(Data items)
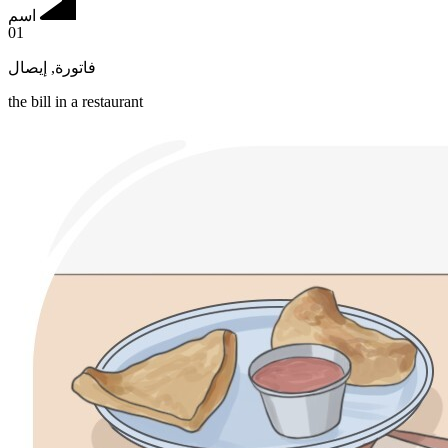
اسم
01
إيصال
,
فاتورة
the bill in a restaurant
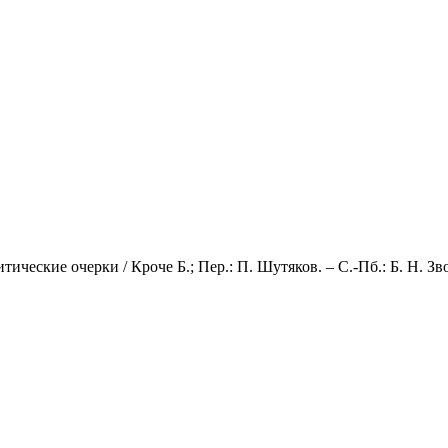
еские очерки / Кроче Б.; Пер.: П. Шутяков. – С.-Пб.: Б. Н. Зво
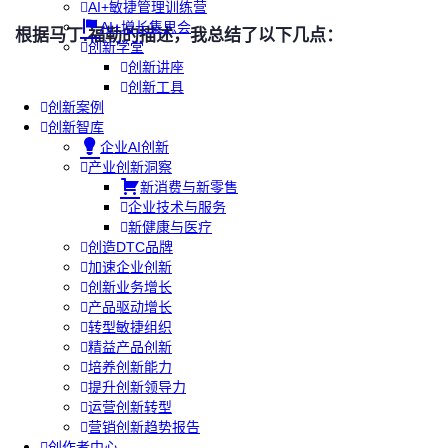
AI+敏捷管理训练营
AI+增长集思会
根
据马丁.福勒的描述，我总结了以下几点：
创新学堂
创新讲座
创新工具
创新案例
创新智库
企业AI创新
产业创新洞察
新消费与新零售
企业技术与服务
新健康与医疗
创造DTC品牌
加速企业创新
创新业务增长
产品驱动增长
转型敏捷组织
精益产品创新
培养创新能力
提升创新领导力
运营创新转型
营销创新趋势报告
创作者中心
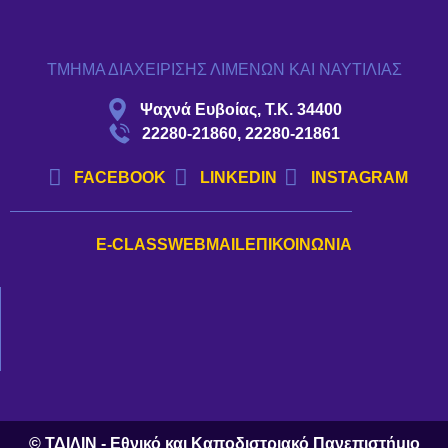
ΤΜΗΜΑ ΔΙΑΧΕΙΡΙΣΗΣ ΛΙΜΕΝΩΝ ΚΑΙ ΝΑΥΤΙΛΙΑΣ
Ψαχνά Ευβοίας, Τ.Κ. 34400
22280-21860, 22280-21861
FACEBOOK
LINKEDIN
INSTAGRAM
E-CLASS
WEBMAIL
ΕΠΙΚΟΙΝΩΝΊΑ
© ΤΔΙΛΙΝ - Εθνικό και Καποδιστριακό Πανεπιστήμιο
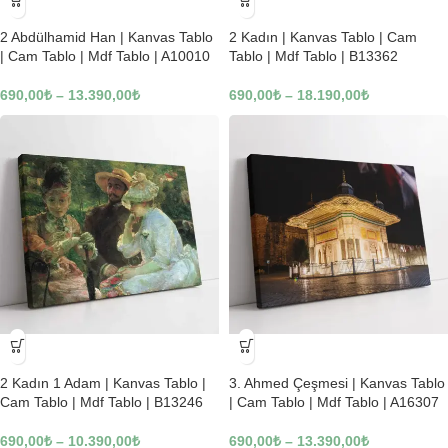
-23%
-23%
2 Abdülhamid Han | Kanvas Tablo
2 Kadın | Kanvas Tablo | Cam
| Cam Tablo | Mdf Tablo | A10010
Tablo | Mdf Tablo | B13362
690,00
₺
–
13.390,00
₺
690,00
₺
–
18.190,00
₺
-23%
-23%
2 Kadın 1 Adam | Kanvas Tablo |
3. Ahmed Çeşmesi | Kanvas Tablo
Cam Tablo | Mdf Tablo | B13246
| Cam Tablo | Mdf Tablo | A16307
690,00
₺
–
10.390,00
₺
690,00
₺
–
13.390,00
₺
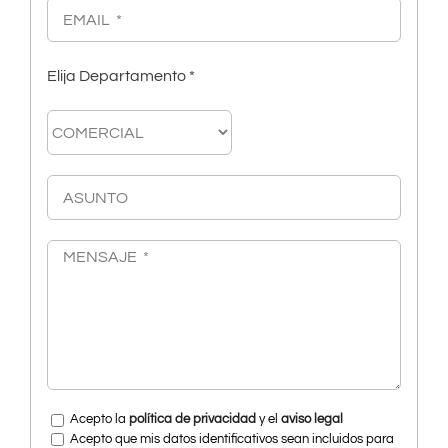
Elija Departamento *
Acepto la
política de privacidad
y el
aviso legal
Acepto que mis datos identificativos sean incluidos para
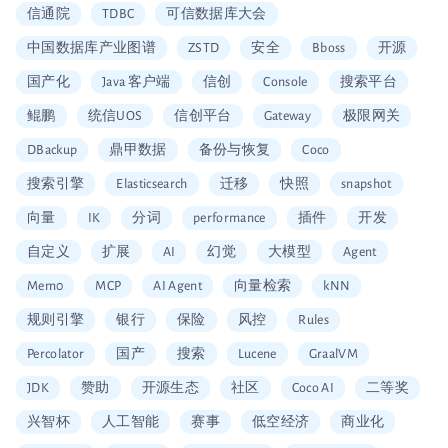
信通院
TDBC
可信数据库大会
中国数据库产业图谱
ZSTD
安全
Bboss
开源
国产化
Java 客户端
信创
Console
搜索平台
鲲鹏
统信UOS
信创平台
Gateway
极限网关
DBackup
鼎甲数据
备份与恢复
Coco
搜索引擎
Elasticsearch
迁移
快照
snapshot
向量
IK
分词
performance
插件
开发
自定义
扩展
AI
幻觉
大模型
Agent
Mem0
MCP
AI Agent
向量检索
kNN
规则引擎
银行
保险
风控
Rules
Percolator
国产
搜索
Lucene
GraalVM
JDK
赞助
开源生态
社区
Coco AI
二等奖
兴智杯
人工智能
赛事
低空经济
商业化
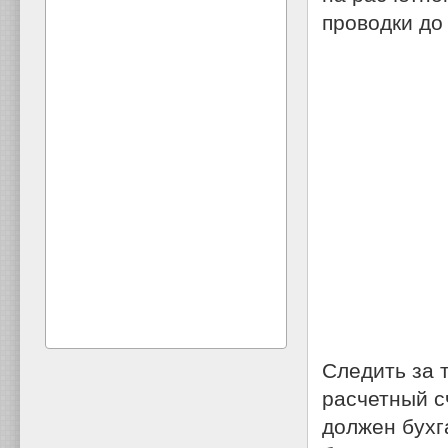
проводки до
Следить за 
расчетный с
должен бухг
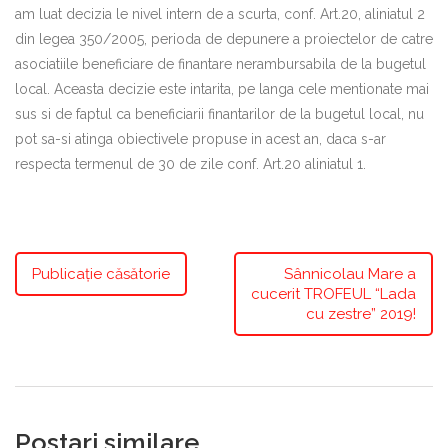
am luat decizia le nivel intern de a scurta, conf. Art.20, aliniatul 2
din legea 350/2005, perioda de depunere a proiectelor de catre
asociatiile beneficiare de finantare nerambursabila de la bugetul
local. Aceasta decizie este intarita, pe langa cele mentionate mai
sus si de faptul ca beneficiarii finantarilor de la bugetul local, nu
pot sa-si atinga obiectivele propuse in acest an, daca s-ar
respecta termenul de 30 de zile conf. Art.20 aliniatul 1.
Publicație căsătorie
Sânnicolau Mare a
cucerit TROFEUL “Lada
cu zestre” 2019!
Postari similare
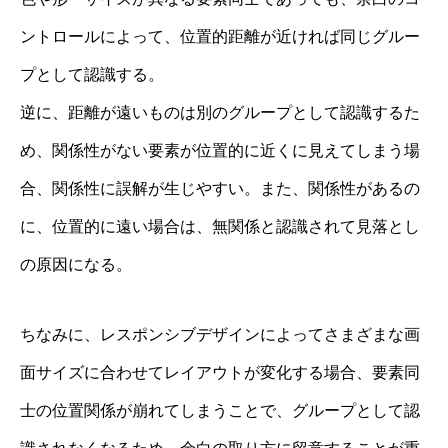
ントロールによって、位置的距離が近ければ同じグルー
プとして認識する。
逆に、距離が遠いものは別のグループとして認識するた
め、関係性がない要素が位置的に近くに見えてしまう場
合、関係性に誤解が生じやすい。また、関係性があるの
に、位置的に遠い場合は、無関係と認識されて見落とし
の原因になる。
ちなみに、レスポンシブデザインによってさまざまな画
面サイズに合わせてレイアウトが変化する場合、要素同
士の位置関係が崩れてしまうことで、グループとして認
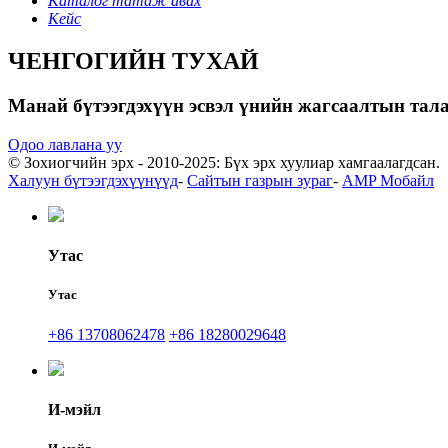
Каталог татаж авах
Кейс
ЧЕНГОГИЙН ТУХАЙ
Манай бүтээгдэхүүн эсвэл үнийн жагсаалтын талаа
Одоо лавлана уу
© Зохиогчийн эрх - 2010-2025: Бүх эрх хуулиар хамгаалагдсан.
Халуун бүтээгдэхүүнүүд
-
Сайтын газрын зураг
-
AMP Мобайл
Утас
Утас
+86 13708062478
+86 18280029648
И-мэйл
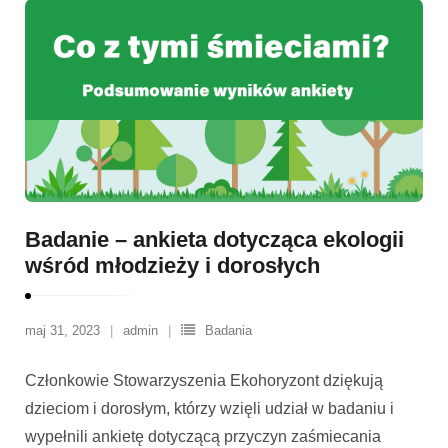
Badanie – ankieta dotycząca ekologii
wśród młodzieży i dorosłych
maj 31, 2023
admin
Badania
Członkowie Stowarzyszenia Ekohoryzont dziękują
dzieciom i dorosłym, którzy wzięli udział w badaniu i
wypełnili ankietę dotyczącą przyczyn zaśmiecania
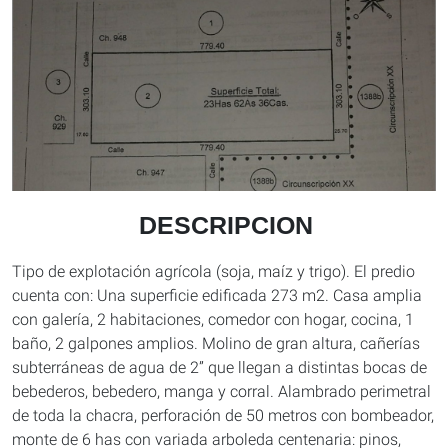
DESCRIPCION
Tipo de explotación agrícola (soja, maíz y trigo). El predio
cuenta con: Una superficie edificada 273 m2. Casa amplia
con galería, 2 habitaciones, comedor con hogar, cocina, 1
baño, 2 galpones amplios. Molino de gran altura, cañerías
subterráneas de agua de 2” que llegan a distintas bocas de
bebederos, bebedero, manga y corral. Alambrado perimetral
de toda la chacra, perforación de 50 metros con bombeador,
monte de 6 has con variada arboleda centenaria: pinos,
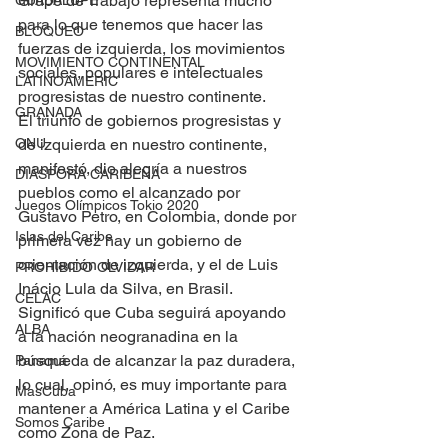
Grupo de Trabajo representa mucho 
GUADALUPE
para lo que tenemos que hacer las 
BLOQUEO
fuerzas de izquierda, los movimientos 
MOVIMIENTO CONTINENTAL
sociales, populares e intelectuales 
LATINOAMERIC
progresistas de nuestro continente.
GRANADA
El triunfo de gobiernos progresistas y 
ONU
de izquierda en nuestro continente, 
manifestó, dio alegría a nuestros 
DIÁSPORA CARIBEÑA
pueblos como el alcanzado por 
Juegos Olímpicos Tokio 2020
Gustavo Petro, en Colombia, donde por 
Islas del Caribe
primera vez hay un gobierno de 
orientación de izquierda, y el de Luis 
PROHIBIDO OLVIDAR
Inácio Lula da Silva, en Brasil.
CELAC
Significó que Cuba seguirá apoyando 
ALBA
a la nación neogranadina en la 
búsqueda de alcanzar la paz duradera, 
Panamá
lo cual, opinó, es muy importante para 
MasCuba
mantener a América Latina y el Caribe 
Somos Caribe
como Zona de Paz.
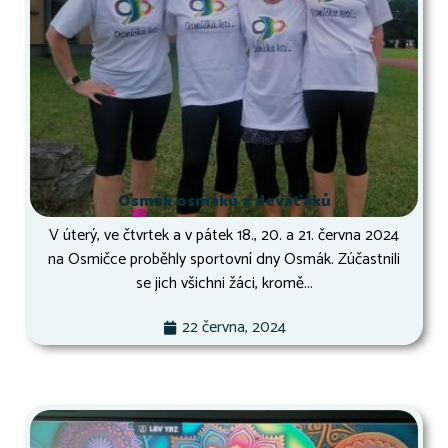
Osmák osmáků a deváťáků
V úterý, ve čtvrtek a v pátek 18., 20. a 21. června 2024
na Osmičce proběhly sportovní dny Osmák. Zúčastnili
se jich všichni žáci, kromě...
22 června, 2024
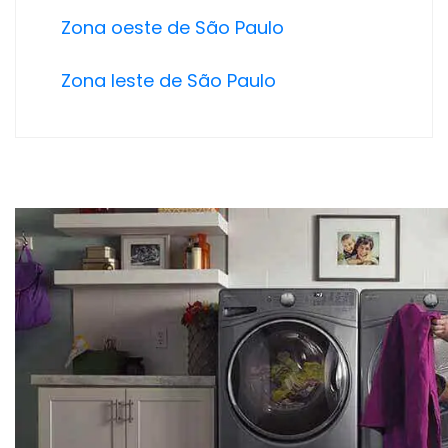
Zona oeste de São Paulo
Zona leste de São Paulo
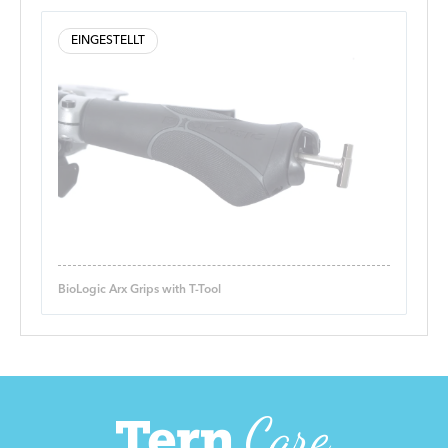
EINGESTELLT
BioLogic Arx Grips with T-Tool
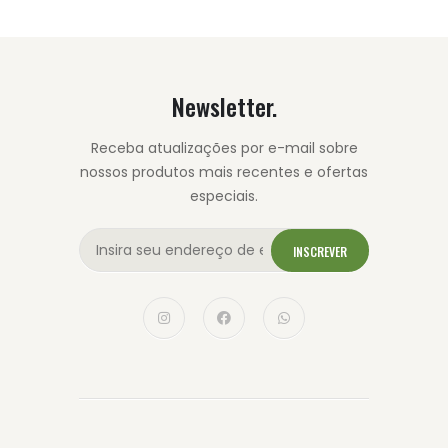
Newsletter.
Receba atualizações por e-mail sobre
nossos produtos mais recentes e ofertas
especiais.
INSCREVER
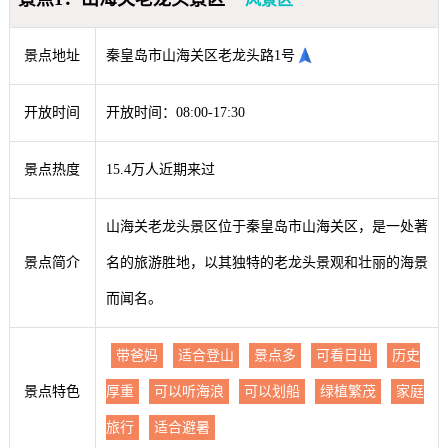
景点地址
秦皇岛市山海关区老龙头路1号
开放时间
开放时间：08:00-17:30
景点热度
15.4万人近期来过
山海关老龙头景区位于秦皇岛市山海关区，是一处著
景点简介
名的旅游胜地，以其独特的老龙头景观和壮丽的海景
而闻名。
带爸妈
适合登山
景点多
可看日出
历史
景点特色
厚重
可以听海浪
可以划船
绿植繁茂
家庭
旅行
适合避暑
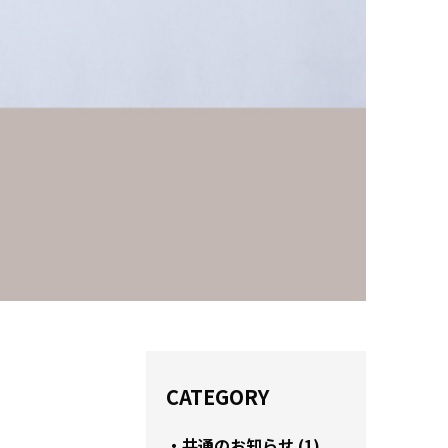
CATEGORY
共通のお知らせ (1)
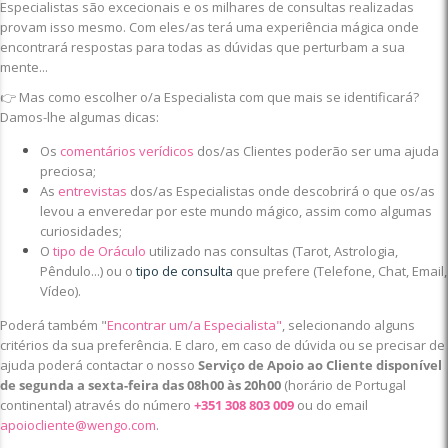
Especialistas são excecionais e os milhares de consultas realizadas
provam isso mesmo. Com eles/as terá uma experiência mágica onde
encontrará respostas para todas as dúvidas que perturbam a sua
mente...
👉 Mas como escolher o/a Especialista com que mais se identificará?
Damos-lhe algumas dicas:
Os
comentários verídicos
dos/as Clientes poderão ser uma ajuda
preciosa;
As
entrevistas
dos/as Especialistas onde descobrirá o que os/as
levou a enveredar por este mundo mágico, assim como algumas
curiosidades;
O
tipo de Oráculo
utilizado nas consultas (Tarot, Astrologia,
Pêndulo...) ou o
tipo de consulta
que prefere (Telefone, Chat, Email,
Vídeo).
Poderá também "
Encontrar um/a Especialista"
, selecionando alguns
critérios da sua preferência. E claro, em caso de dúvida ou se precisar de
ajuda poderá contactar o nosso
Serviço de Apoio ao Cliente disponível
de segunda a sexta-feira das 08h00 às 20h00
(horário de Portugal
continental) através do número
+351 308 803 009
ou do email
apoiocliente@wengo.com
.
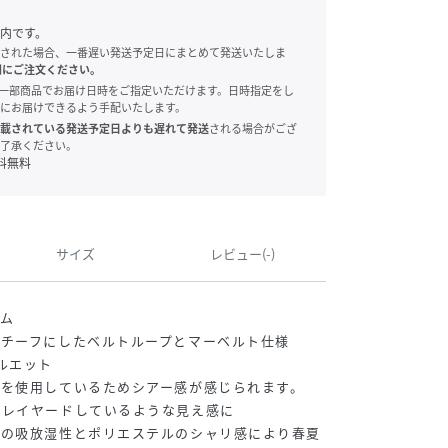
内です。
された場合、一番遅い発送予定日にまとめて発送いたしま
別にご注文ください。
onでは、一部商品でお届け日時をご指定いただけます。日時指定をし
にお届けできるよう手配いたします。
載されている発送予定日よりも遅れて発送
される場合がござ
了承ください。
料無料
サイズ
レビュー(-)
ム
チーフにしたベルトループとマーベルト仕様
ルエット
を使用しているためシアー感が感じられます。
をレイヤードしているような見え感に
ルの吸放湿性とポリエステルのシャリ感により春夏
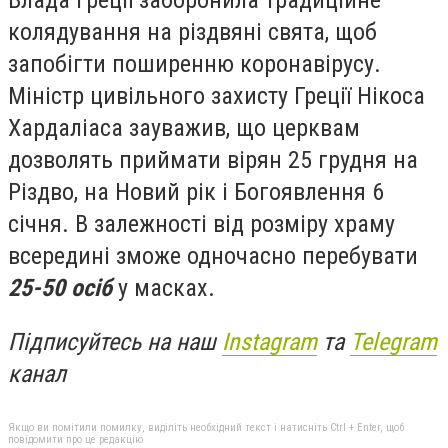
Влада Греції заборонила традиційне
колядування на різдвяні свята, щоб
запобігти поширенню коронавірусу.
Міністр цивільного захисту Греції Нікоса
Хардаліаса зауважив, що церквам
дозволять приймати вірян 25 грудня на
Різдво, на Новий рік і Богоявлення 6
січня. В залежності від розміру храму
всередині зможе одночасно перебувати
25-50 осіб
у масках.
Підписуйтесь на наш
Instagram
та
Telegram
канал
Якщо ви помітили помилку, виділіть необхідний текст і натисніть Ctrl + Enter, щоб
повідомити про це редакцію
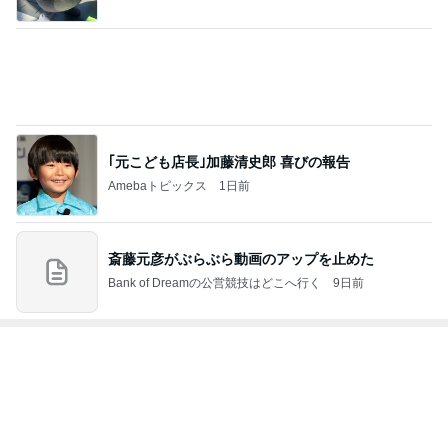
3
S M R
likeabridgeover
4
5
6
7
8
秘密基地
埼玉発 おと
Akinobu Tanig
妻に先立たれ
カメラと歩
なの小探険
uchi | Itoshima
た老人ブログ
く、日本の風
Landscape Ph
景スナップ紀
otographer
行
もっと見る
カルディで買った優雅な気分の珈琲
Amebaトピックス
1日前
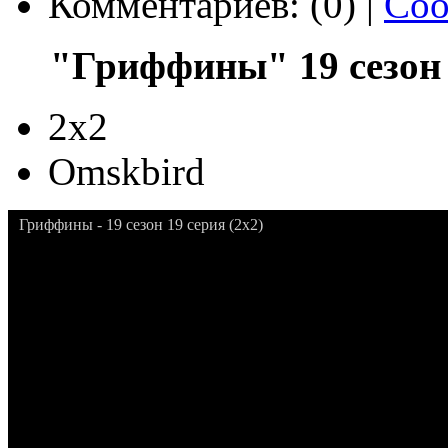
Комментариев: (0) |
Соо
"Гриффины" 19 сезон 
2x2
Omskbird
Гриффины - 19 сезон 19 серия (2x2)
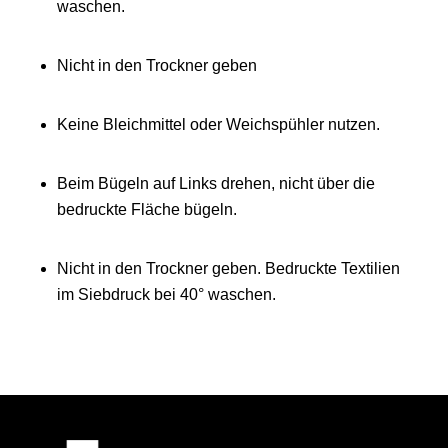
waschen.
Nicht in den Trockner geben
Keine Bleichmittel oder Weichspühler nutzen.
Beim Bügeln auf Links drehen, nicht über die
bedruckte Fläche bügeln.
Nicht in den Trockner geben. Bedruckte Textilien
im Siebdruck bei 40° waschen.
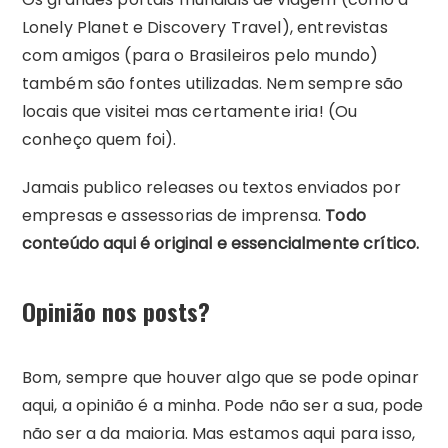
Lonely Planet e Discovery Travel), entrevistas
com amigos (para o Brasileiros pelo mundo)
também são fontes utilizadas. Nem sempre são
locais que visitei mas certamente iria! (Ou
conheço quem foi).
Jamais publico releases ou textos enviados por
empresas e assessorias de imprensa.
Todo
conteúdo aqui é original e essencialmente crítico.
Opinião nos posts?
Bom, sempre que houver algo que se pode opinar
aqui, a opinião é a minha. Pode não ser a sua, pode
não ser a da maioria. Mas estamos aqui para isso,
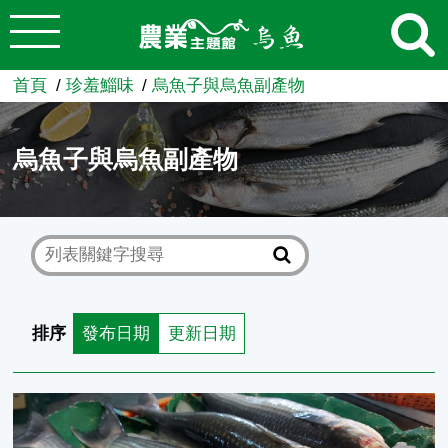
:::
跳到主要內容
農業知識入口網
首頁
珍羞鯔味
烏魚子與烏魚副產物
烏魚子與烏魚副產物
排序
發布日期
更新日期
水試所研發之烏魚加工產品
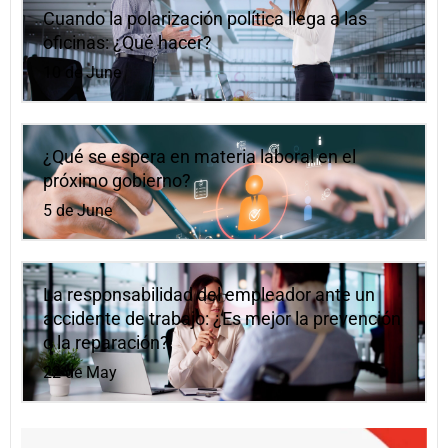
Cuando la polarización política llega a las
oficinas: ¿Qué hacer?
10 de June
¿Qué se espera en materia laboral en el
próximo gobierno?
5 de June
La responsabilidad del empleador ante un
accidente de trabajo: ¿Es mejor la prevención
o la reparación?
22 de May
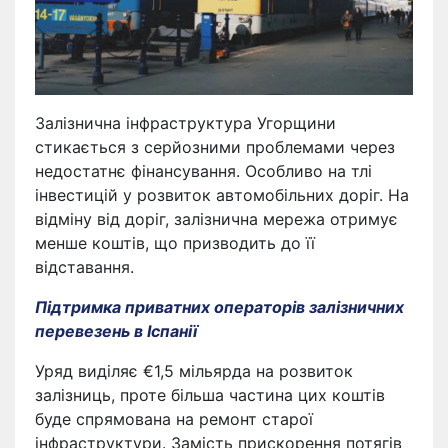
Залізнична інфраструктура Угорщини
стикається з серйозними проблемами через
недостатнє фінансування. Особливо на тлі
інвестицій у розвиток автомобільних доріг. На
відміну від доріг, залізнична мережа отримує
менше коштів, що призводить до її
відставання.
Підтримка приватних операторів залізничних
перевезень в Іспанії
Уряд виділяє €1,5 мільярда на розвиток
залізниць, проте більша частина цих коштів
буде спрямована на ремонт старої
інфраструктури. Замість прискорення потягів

* _DIRECTIONS_
Across all lines of the data above, count those that contain the word "Греції", giving the number without further comment.

* _ANSWER TO THE EXERCISE_
2